Лушников обвел местность взглядом, уперся в ручей с мутной весенней водой.
– Нечем, говоришь?! Разбавить?! – крикнул он. – А это у нас что?! Не вода?!
– Надо бы вскипятить… Дело в том, что бактерии…
– Обойдутся! – оборвал его майор. – Несите мне хоть из лужи. Разбавим и вколем сразу по кубику, запишем показания… – И к задержанным: – Кто не сдохнет – тот, без сомнения, останется жить. Некогда нам кипятить! Тащите этого первым!
Майор ткнул пальцем в мужика с разбитой рожей. Не везет человеку. Опять под раздачу попал.
– Чо я-то?… – хрюкнул тот, но ему не ответили. Мужика подхватили за перехваченные за спиной руки, дернули кверху – тот вскочил и сам побежал, норовя обогнать конвоиров и стараясь уйти от боли в плечевых суставах.

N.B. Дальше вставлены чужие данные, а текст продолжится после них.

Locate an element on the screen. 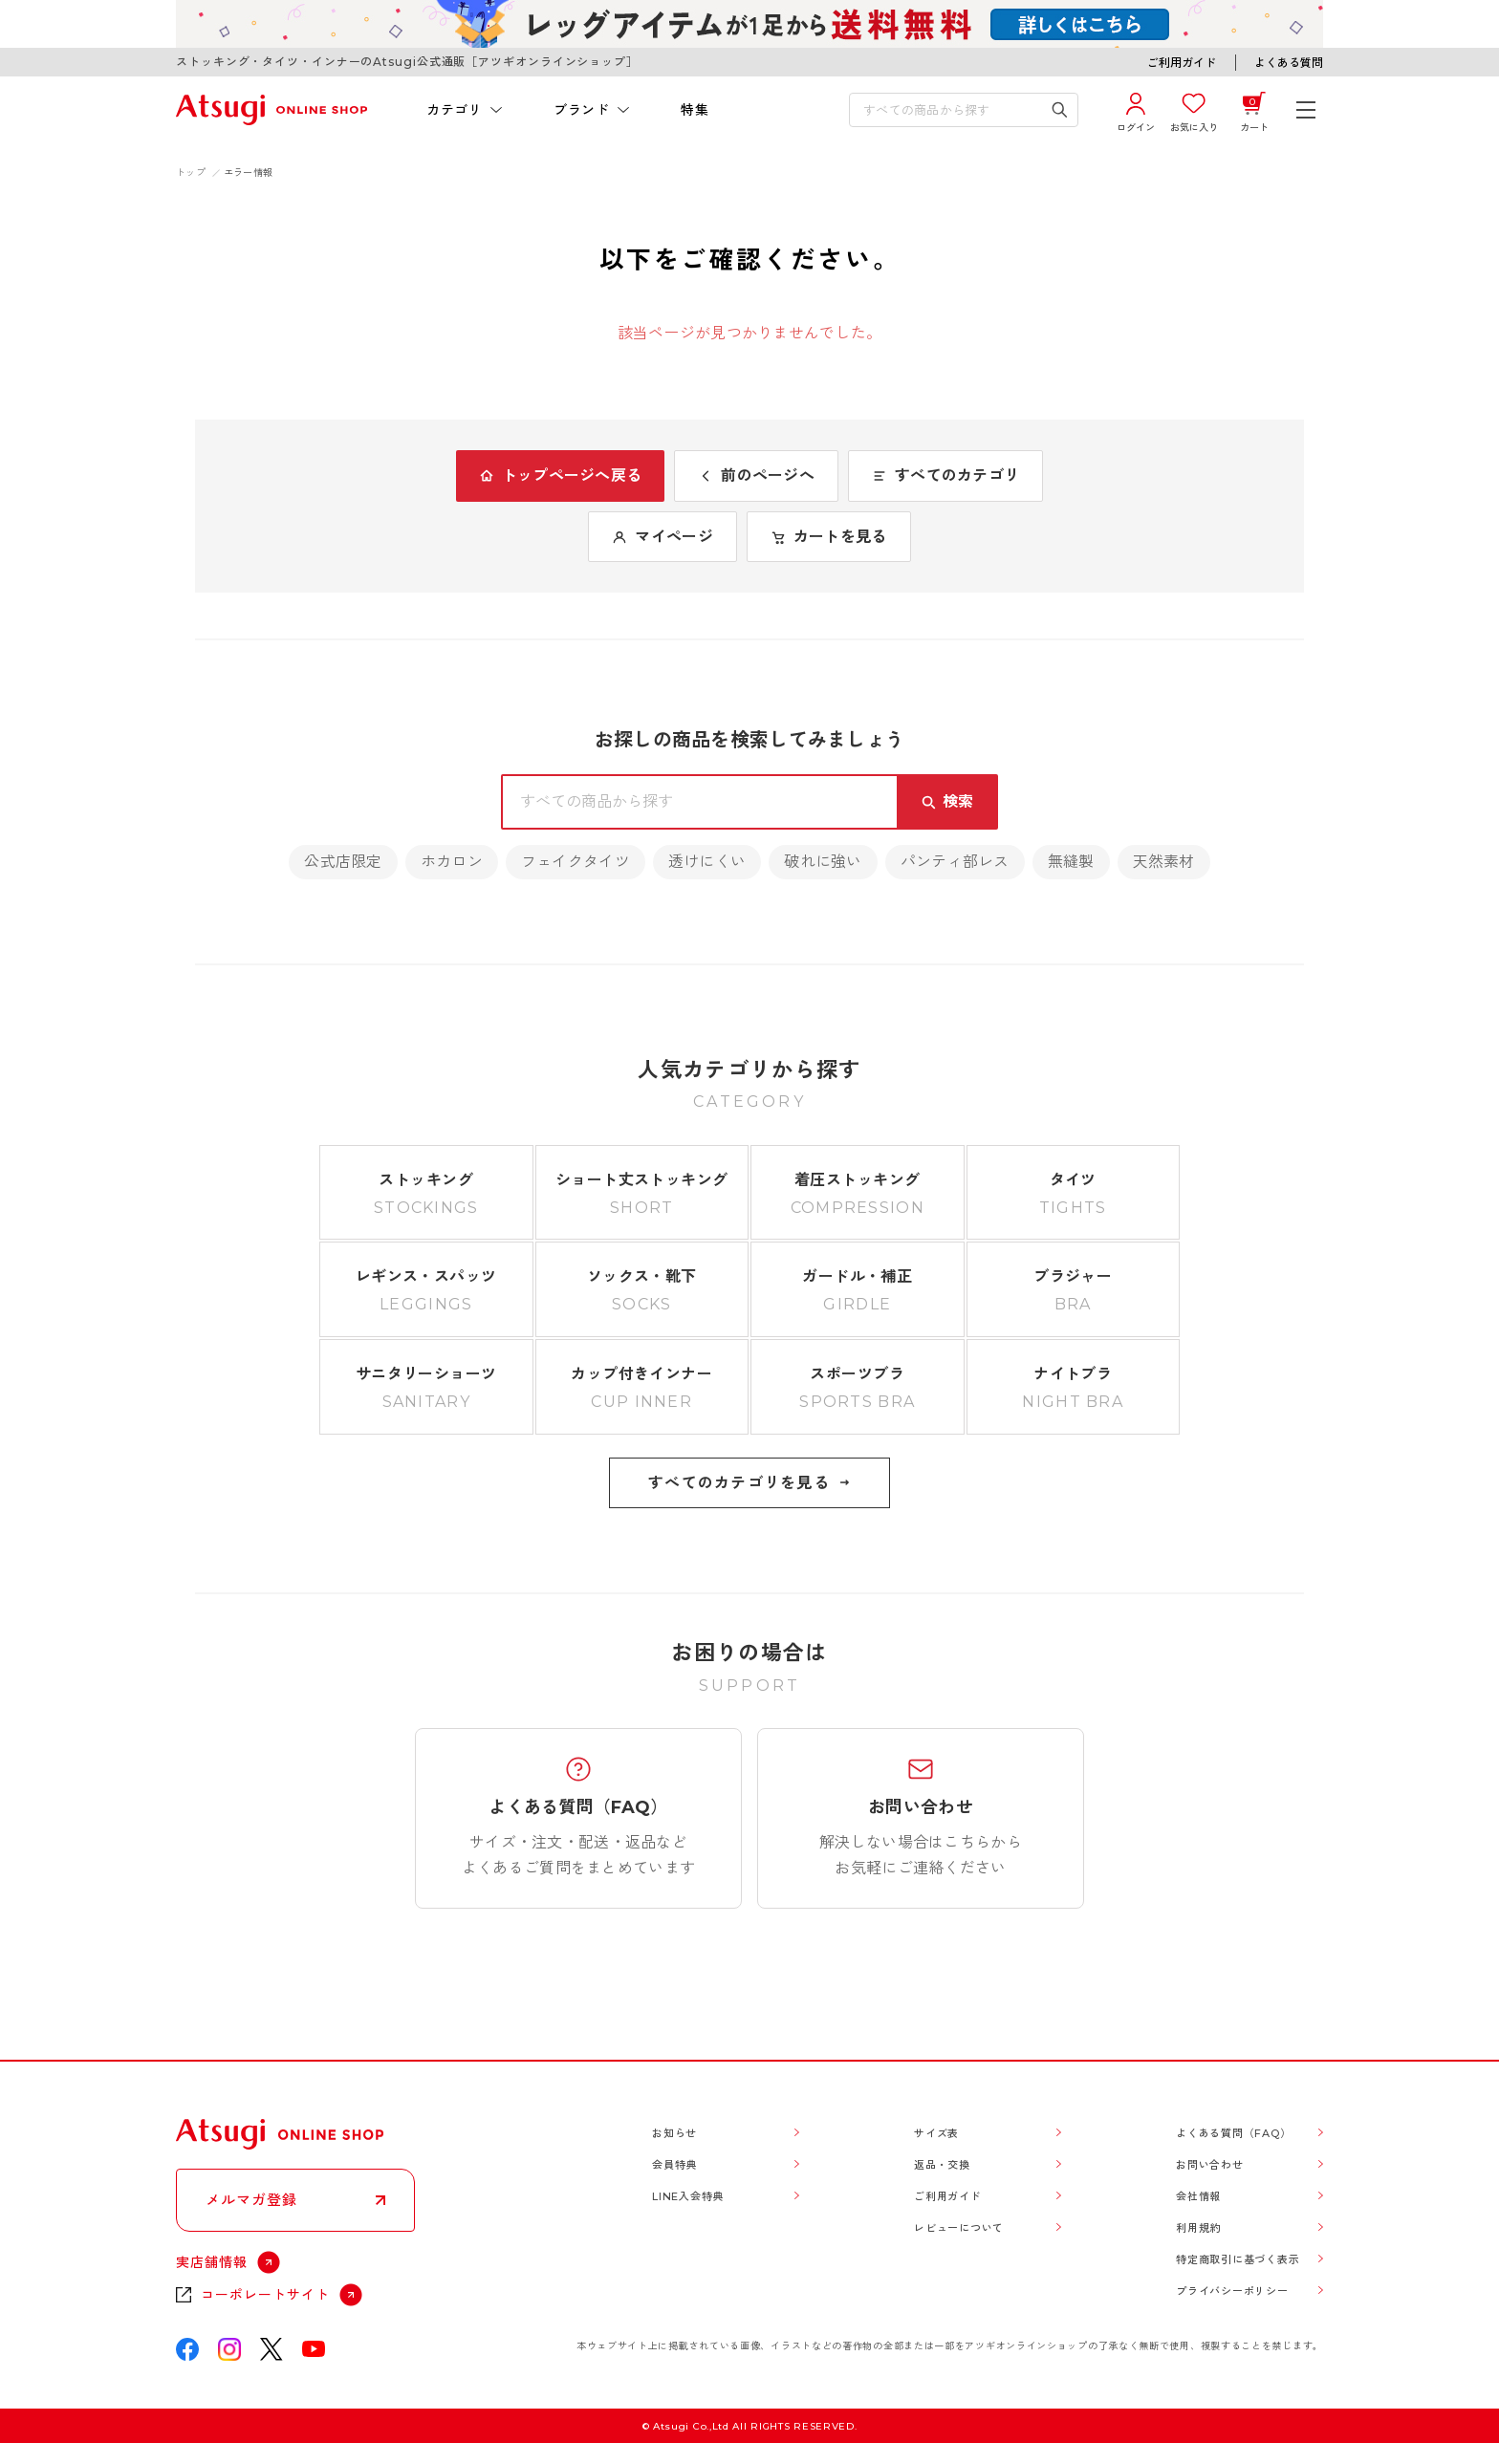 The height and width of the screenshot is (2464, 1499). マイページ is located at coordinates (662, 537).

– В другой раз не задавай глупых вопросов, – сказал ему вслед Лушников.
Мужика подвели к задней дверце машины, вновь приподняли ему руки – пленник сам внутрь заскочил.
Браконьеры насупились, пригнулся к земле. Оперативники, не торопясь, принесли из машины огромных размеров шприц и набрали из ручья воды. Таким устройством крупный рогатый скот врачуют, но ментам, как видно, наплевать на здоровье задержанных. Менты… Им же все равно, козлам… В них же стреляли… Теперь они отыграются…
Допрос при помощи шприца оказался не долгим. Минут пять ушло всего. Зато допрашиваемый выбрался из машины и брякнулся на колени. Во рту кляп. Мужика подняли и повели в другую сторону, в распадок. Там расстегнули наручники, завели руки вокруг матерой березы, снова замкнули и быстро вернулись.
Пленники пристально наблюдали за происходящим. Безотказно действует сыворотка. Вон как Серёньку продернуло, что даже с копыт соскочил.
– Чо вы ему рот-то законопатили? – спросил самый смелый.
– Покусать себя может… От сыворотки…
– Возьмите меня – я сам расскажу! – не выдержал один.
Просьбу удовлетворили. Подняли и повели.